Page layout parsing data ▸
^^^^

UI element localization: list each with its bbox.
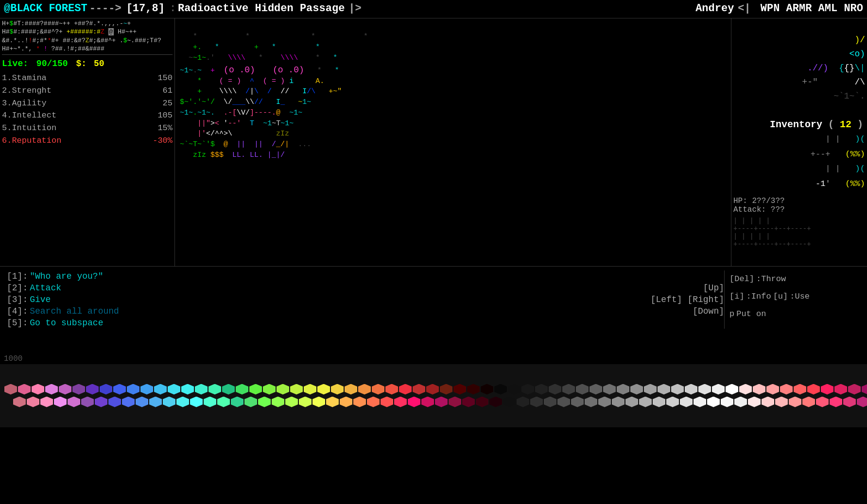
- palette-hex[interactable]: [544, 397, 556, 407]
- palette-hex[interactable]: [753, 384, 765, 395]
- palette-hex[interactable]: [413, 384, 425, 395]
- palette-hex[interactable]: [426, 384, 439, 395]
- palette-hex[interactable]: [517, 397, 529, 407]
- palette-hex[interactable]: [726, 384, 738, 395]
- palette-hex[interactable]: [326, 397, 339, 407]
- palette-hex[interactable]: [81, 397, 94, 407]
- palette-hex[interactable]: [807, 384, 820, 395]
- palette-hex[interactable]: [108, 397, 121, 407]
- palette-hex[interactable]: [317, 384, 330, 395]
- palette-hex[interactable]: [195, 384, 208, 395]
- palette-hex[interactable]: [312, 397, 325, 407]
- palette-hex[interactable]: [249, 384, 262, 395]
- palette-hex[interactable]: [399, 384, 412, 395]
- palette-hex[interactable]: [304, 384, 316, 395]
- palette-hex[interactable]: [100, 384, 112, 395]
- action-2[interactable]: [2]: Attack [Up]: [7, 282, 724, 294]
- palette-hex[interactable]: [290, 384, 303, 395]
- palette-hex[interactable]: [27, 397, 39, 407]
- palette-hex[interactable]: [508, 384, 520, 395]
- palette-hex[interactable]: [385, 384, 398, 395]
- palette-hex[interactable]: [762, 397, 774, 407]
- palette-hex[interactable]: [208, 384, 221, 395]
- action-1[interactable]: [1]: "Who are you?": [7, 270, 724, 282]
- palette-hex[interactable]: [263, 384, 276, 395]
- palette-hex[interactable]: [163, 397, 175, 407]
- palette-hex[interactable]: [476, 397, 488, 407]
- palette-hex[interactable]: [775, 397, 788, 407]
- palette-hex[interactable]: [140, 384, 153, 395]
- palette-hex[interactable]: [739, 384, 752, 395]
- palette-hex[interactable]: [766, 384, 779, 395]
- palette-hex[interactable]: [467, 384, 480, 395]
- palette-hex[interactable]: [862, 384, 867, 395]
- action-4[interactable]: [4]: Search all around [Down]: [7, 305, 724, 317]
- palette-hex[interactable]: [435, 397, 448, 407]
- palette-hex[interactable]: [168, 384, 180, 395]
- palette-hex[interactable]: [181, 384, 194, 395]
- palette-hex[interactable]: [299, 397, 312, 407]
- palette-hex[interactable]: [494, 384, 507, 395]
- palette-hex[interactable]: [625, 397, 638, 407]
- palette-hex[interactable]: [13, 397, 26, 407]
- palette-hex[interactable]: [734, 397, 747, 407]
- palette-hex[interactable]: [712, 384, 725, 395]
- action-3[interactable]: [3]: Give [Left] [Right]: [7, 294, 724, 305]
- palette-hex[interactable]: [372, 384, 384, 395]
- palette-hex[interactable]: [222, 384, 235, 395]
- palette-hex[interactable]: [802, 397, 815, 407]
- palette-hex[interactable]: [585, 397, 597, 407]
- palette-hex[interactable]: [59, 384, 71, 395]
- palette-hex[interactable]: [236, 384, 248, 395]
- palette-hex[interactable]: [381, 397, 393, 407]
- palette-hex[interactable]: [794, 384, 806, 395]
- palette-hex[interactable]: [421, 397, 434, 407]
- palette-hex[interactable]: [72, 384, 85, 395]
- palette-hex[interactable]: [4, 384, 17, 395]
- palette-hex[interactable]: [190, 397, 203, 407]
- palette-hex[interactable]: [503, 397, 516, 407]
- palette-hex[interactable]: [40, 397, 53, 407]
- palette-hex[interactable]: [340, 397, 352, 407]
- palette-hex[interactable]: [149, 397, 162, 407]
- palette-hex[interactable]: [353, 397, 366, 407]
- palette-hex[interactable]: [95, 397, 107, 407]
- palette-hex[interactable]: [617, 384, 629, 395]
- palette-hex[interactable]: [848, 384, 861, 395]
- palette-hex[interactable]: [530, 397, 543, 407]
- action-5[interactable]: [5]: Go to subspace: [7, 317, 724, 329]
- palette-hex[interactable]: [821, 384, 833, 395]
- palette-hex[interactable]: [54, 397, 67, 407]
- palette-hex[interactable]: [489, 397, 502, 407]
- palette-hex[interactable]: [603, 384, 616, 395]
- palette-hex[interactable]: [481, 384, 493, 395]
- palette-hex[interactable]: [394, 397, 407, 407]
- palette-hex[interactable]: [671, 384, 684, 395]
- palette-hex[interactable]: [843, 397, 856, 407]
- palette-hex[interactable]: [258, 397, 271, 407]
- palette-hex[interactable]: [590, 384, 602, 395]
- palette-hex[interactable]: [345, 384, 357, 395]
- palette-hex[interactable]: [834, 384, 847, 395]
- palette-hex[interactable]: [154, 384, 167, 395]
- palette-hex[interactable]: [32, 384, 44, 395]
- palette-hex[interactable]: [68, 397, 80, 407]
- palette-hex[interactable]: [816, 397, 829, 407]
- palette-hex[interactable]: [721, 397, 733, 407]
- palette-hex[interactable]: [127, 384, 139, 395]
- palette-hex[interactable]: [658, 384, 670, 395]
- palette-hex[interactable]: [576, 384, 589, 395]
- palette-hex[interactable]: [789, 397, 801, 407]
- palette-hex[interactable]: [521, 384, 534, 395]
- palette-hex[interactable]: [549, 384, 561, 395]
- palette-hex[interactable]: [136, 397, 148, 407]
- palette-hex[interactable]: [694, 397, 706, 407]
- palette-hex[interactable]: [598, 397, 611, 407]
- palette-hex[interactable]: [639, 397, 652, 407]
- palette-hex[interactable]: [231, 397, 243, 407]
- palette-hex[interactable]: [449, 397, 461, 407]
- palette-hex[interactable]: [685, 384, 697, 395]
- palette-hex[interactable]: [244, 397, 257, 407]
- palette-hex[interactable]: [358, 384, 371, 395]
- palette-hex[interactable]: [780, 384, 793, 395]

^^^^

Task goal ▸
Output the records exactly as they appear, skipping any pictures.

Result for this exercise ▸
UI element localization: list each with its bbox.
- palette-hex[interactable]: [544, 397, 556, 407]
- palette-hex[interactable]: [753, 384, 765, 395]
- palette-hex[interactable]: [413, 384, 425, 395]
- palette-hex[interactable]: [426, 384, 439, 395]
- palette-hex[interactable]: [517, 397, 529, 407]
- palette-hex[interactable]: [726, 384, 738, 395]
- palette-hex[interactable]: [326, 397, 339, 407]
- palette-hex[interactable]: [81, 397, 94, 407]
- palette-hex[interactable]: [807, 384, 820, 395]
- palette-hex[interactable]: [108, 397, 121, 407]
- palette-hex[interactable]: [317, 384, 330, 395]
- palette-hex[interactable]: [195, 384, 208, 395]
- palette-hex[interactable]: [312, 397, 325, 407]
- palette-hex[interactable]: [249, 384, 262, 395]
- palette-hex[interactable]: [399, 384, 412, 395]
- palette-hex[interactable]: [304, 384, 316, 395]
- palette-hex[interactable]: [100, 384, 112, 395]
- action-2[interactable]: [2]: Attack [Up]: [7, 282, 724, 294]
- palette-hex[interactable]: [290, 384, 303, 395]
- palette-hex[interactable]: [27, 397, 39, 407]
- palette-hex[interactable]: [508, 384, 520, 395]
- palette-hex[interactable]: [385, 384, 398, 395]
- palette-hex[interactable]: [762, 397, 774, 407]
- palette-hex[interactable]: [208, 384, 221, 395]
- action-1[interactable]: [1]: "Who are you?": [7, 270, 724, 282]
- palette-hex[interactable]: [263, 384, 276, 395]
- palette-hex[interactable]: [163, 397, 175, 407]
- palette-hex[interactable]: [476, 397, 488, 407]
- palette-hex[interactable]: [775, 397, 788, 407]
- palette-hex[interactable]: [140, 384, 153, 395]
- palette-hex[interactable]: [739, 384, 752, 395]
- palette-hex[interactable]: [766, 384, 779, 395]
- palette-hex[interactable]: [467, 384, 480, 395]
- palette-hex[interactable]: [862, 384, 867, 395]
- action-4[interactable]: [4]: Search all around [Down]: [7, 305, 724, 317]
- palette-hex[interactable]: [435, 397, 448, 407]
- palette-hex[interactable]: [168, 384, 180, 395]
- palette-hex[interactable]: [181, 384, 194, 395]
- palette-hex[interactable]: [299, 397, 312, 407]
- palette-hex[interactable]: [494, 384, 507, 395]
- palette-hex[interactable]: [625, 397, 638, 407]
- palette-hex[interactable]: [13, 397, 26, 407]
- palette-hex[interactable]: [734, 397, 747, 407]
- palette-hex[interactable]: [712, 384, 725, 395]
- action-3[interactable]: [3]: Give [Left] [Right]: [7, 294, 724, 305]
- palette-hex[interactable]: [372, 384, 384, 395]
- palette-hex[interactable]: [222, 384, 235, 395]
- palette-hex[interactable]: [802, 397, 815, 407]
- palette-hex[interactable]: [585, 397, 597, 407]
- palette-hex[interactable]: [59, 384, 71, 395]
- palette-hex[interactable]: [236, 384, 248, 395]
- palette-hex[interactable]: [381, 397, 393, 407]
- palette-hex[interactable]: [794, 384, 806, 395]
- palette-hex[interactable]: [421, 397, 434, 407]
- palette-hex[interactable]: [72, 384, 85, 395]
- palette-hex[interactable]: [4, 384, 17, 395]
- palette-hex[interactable]: [190, 397, 203, 407]
- palette-hex[interactable]: [503, 397, 516, 407]
- palette-hex[interactable]: [40, 397, 53, 407]
- palette-hex[interactable]: [340, 397, 352, 407]
- palette-hex[interactable]: [149, 397, 162, 407]
- palette-hex[interactable]: [353, 397, 366, 407]
- palette-hex[interactable]: [95, 397, 107, 407]
- palette-hex[interactable]: [617, 384, 629, 395]
- palette-hex[interactable]: [848, 384, 861, 395]
- palette-hex[interactable]: [530, 397, 543, 407]
- action-5[interactable]: [5]: Go to subspace: [7, 317, 724, 329]
- palette-hex[interactable]: [821, 384, 833, 395]
- palette-hex[interactable]: [54, 397, 67, 407]
- palette-hex[interactable]: [489, 397, 502, 407]
- palette-hex[interactable]: [603, 384, 616, 395]
- palette-hex[interactable]: [481, 384, 493, 395]
- palette-hex[interactable]: [394, 397, 407, 407]
- palette-hex[interactable]: [671, 384, 684, 395]
- palette-hex[interactable]: [843, 397, 856, 407]
- palette-hex[interactable]: [258, 397, 271, 407]
- palette-hex[interactable]: [590, 384, 602, 395]
- palette-hex[interactable]: [345, 384, 357, 395]
- palette-hex[interactable]: [834, 384, 847, 395]
- palette-hex[interactable]: [154, 384, 167, 395]
- palette-hex[interactable]: [32, 384, 44, 395]
- palette-hex[interactable]: [68, 397, 80, 407]
- palette-hex[interactable]: [816, 397, 829, 407]
- palette-hex[interactable]: [721, 397, 733, 407]
- palette-hex[interactable]: [127, 384, 139, 395]
- palette-hex[interactable]: [658, 384, 670, 395]
- palette-hex[interactable]: [576, 384, 589, 395]
- palette-hex[interactable]: [789, 397, 801, 407]
- palette-hex[interactable]: [521, 384, 534, 395]
- palette-hex[interactable]: [549, 384, 561, 395]
- palette-hex[interactable]: [136, 397, 148, 407]
- palette-hex[interactable]: [694, 397, 706, 407]
- palette-hex[interactable]: [598, 397, 611, 407]
- palette-hex[interactable]: [639, 397, 652, 407]
- palette-hex[interactable]: [231, 397, 243, 407]
- palette-hex[interactable]: [449, 397, 461, 407]
- palette-hex[interactable]: [685, 384, 697, 395]
- palette-hex[interactable]: [244, 397, 257, 407]
- palette-hex[interactable]: [358, 384, 371, 395]
- palette-hex[interactable]: [780, 384, 793, 395]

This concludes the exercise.